There was a dark side to this inspiring story. As I studied Adam's books, I saw it would be impossible to free the rest of the slaves, even on a gradual basis, and pay them decent wages if they all chose to stay—and show a profit. Wheat from New York and New Jersey was being undersold by newcomers from Europe who were swarming into western Pennsylvania and Maryland. The price was dropping steadily—and like the fur trade, the market was controlled by London merchants who resold at whacking profits what they bought from the hapless Americans.

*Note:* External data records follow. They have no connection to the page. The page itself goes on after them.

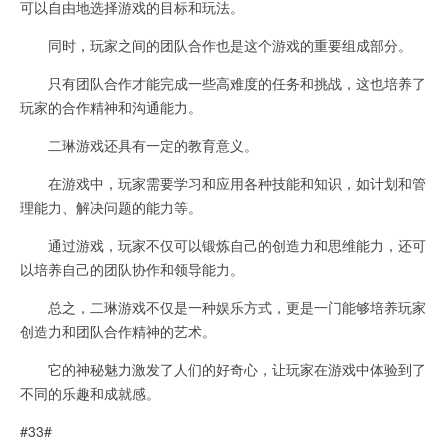
可以自由地选择游戏的目标和玩法。
同时，玩家之间的团队合作也是这个游戏的重要组成部分。
只有团队合作才能完成一些高难度的任务和挑战，这也培养了
玩家的合作精神和沟通能力。
二琳游戏还具有一定的教育意义。
在游戏中，玩家需要学习和应用各种技能和知识，如计划和管
理能力、解决问题的能力等。
通过游戏，玩家不仅可以锻炼自己的创造力和思维能力，还可
以培养自己的团队协作和领导能力。
总之，二琳游戏不仅是一种娱乐方式，更是一门能够培养玩家
创造力和团队合作精神的艺术。
它的神秘魅力激发了人们的好奇心，让玩家在游戏中体验到了
不同的乐趣和成就感。
#33#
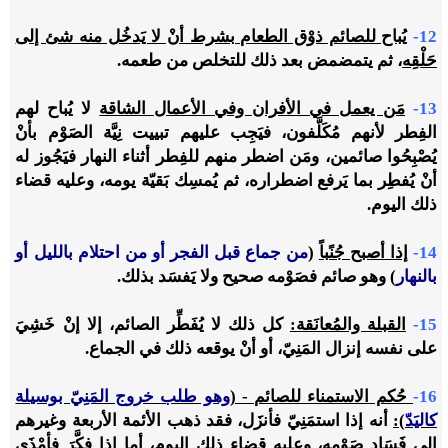
12-
يُباح للصائم ذوْق الطعام بشرط أنْ لا يَدخُل منه شئ إلى
حَلْقِه
، ثم يتمضمض بعد ذلك للتخلص من طعمه.
13-
مَن يعمل في الأفران وفي الأعمال الشاقة
لا يُباح لهم
الفِطر لأنهم مُكَلَّفون، فيَجِب عليهم تبييت نِيَّة الصَوْم بأنْ
يُصْبِحُوا صائمين، ومَن اضطر منهم للفِطر أثناء النهار فيَجُوز له
أنْ يُفطِر بما يَرفع اضطراره، ثم يُمسِك بَقيّة يومه، وعليه قضاء
ذلك اليوم.
14-
إذا أصبح جُنًباً
(
من جماع قبل الفجر أو من احتلام بالليل أو
بالنهار
) وهو صائم فصَوْمه صحيح ولا يَفسَد بذلك.
15-
القبلة والمُعانَقة:
كل ذلك لا يُفَطِّر الصائم، إلا إنْ خَشِيَ
على نفسه إنزال المَنِيّ، أو أنْ يوقعه ذلك في الجماع.
16-
حُكم الاستمناء للصائم - (
وهو طلب خروج المَنِيّ بوسيلة
كاليَدّ
):
أنه إذا استمَنِيّ فأنزَل، فقد ذهب الأئمة الأربعة وغيرهم
إلى فَسَاد صَوْمه، وعليه قضاء ذلك اليوم، أما إذا فكَّرَ فأمْذَى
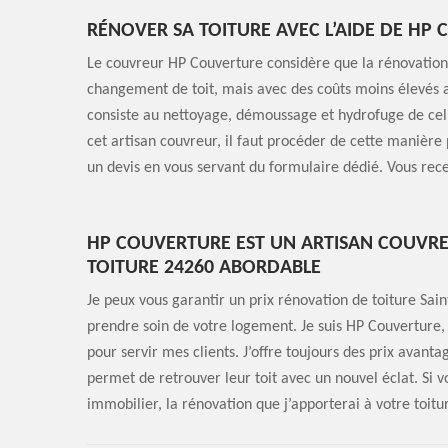
RÉNOVER SA TOITURE AVEC L’AIDE DE HP
Le couvreur HP Couverture considère que la rénovation 
changement de toit, mais avec des coûts moins élevés av
consiste au nettoyage, démoussage et hydrofuge de celle-
cet artisan couvreur, il faut procéder de cette manière
un devis en vous servant du formulaire dédié. Vous rece
HP COUVERTURE EST UN ARTISAN COUVRE
TOITURE 24260 ABORDABLE
Je peux vous garantir un prix rénovation de toiture Sain
prendre soin de votre logement. Je suis HP Couverture,
pour servir mes clients. J’offre toujours des prix avanta
permet de retrouver leur toit avec un nouvel éclat. Si 
immobilier, la rénovation que j’apporterai à votre toit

Another problem was my slave-owning neighbors. Some of them ran huge farms, with as many as fifty field hands. On Sundays, Great Rock's Africans visited other farms and the news of my attitude toward slavery soon became common knowledge. I began receiving unsigned letters such as this one:
If you want your house burned around your ears one night soon, free another of your Africans. We know the story of the part you played in trying to burn New York and would consider it simple recompense for the losses suffered by friends and relatives in that city. We will tolerate no talk of freedom for these ignorant creatures here in New Jersey. It will be answered as it was in New York—with the gun and torch.
If Malcolm were only here, I would dare them to try mobbing me. But the only man I had in the house was Adam, who begged me to cease all talk of freeing another African. I could only ruefully consent. But it buttressed my conviction that Malcolm's dream of a morally pure America was patriotic moonshine.
In another month, I had not even Adam to protect me. The little fellow
sickened and died of the great pox
53
with lamentable swiftness. He bore it like the philosopher that he was, saying it was the price a man with a hump on his back must be prepared to pay for his pleasure. At the end he held my hand and again voiced his regret at destroying Clara's child. I told him he was forgiven by her and any god worthy of our worship.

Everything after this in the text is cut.